THANK you to Jonathan Pullen of Weymouth who wrote to Looking Back after enjoying our recent article on the centenary of the Battle of Loos.

It reminded Jonathan that his uncle Lieutenant John Aubrey Parke, nicknamed Pip, fell on the first day of the battle, September 25 1915.

He wrote: "Like so many of his comrades in arms, he was never found.

"My grandparents lived near Moreton railway station (I think their house, formerly Moreton Heath, is Deerleap House) and Uncle John, like his older brother, Walter, who had been killed in action in 1914, followed family tradition by joining the Durham Light Infantry.

"One or two letters home from John survive -written as far as I can tell to his younger first cousin, Nat Kindersley (later my godfather) who was a pupil of Winchester College."

John Parke is commemorated on Panels 36 and 38 of the Menin Gate Memorial in Ypres.

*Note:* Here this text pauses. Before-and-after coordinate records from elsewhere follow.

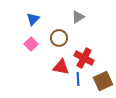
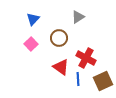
red cross: moved 2 px right
red triangle: rotated 24 degrees clockwise
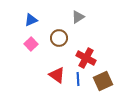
blue triangle: moved 2 px left, 1 px down; rotated 24 degrees clockwise
red triangle: moved 4 px left, 8 px down
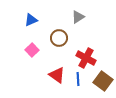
pink square: moved 1 px right, 6 px down
brown square: rotated 30 degrees counterclockwise
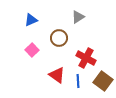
blue line: moved 2 px down
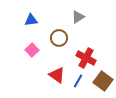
blue triangle: rotated 16 degrees clockwise
blue line: rotated 32 degrees clockwise
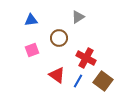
pink square: rotated 24 degrees clockwise
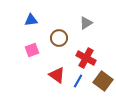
gray triangle: moved 8 px right, 6 px down
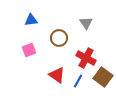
gray triangle: rotated 32 degrees counterclockwise
pink square: moved 3 px left
brown square: moved 4 px up
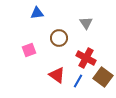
blue triangle: moved 6 px right, 7 px up
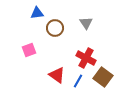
brown circle: moved 4 px left, 10 px up
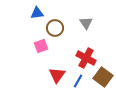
pink square: moved 12 px right, 4 px up
red triangle: rotated 30 degrees clockwise
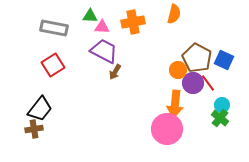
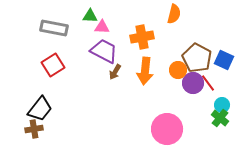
orange cross: moved 9 px right, 15 px down
orange arrow: moved 30 px left, 33 px up
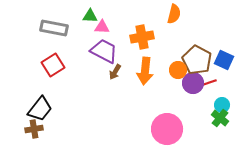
brown pentagon: moved 2 px down
red line: rotated 72 degrees counterclockwise
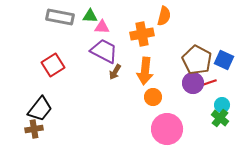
orange semicircle: moved 10 px left, 2 px down
gray rectangle: moved 6 px right, 11 px up
orange cross: moved 3 px up
orange circle: moved 25 px left, 27 px down
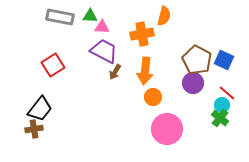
red line: moved 19 px right, 10 px down; rotated 60 degrees clockwise
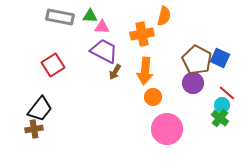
blue square: moved 4 px left, 2 px up
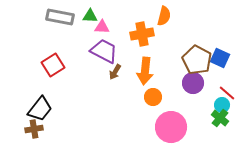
pink circle: moved 4 px right, 2 px up
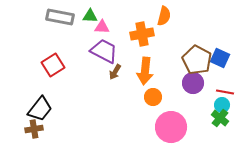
red line: moved 2 px left, 1 px up; rotated 30 degrees counterclockwise
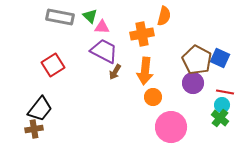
green triangle: rotated 42 degrees clockwise
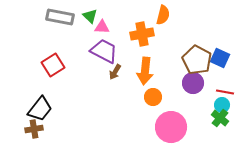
orange semicircle: moved 1 px left, 1 px up
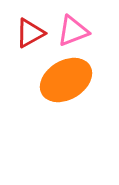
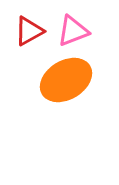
red triangle: moved 1 px left, 2 px up
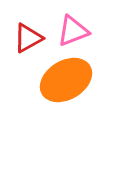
red triangle: moved 1 px left, 7 px down
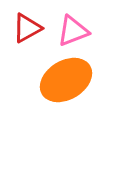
red triangle: moved 1 px left, 10 px up
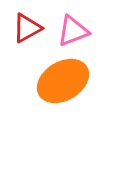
orange ellipse: moved 3 px left, 1 px down
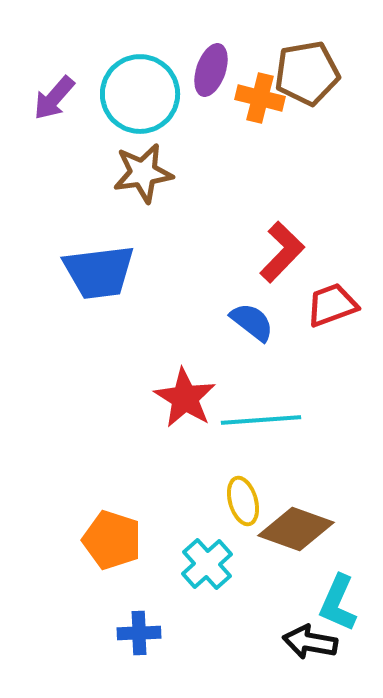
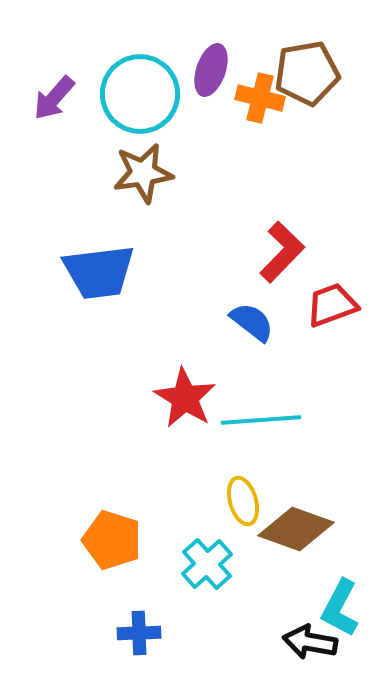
cyan L-shape: moved 2 px right, 5 px down; rotated 4 degrees clockwise
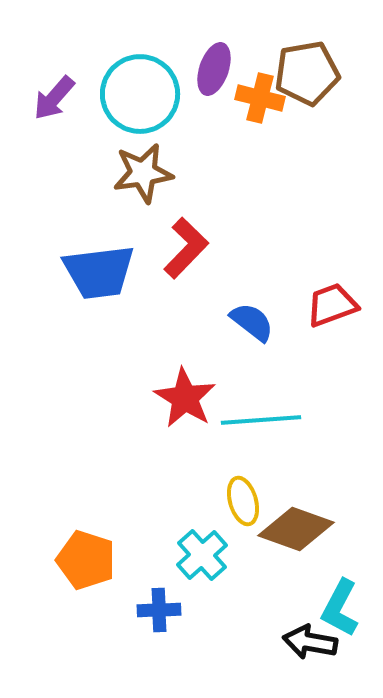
purple ellipse: moved 3 px right, 1 px up
red L-shape: moved 96 px left, 4 px up
orange pentagon: moved 26 px left, 20 px down
cyan cross: moved 5 px left, 9 px up
blue cross: moved 20 px right, 23 px up
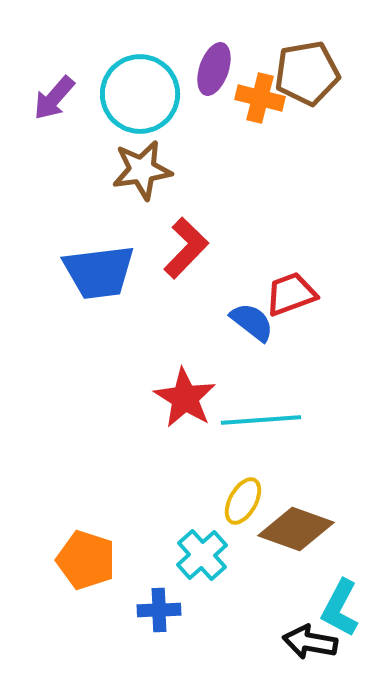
brown star: moved 1 px left, 3 px up
red trapezoid: moved 41 px left, 11 px up
yellow ellipse: rotated 45 degrees clockwise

Also among the fallen of the Battle of Loos was John Kipling, the son of poet Rudyard Kipling.

He died two days after John Parke on September 27 1915.

Rudyard Kipling went on to write the poem My Boy Jack about his late son.

Jonathan said: "I own a tattered volume entitled, A Song Of The English, by Rudyard Kipling, with illustrations by W.Heath Robinson, which was published on behalf of The Daily Telegraph National Bands Fund, and which is prefaced by a speech he delivered at The Mansion House on January 27 1915."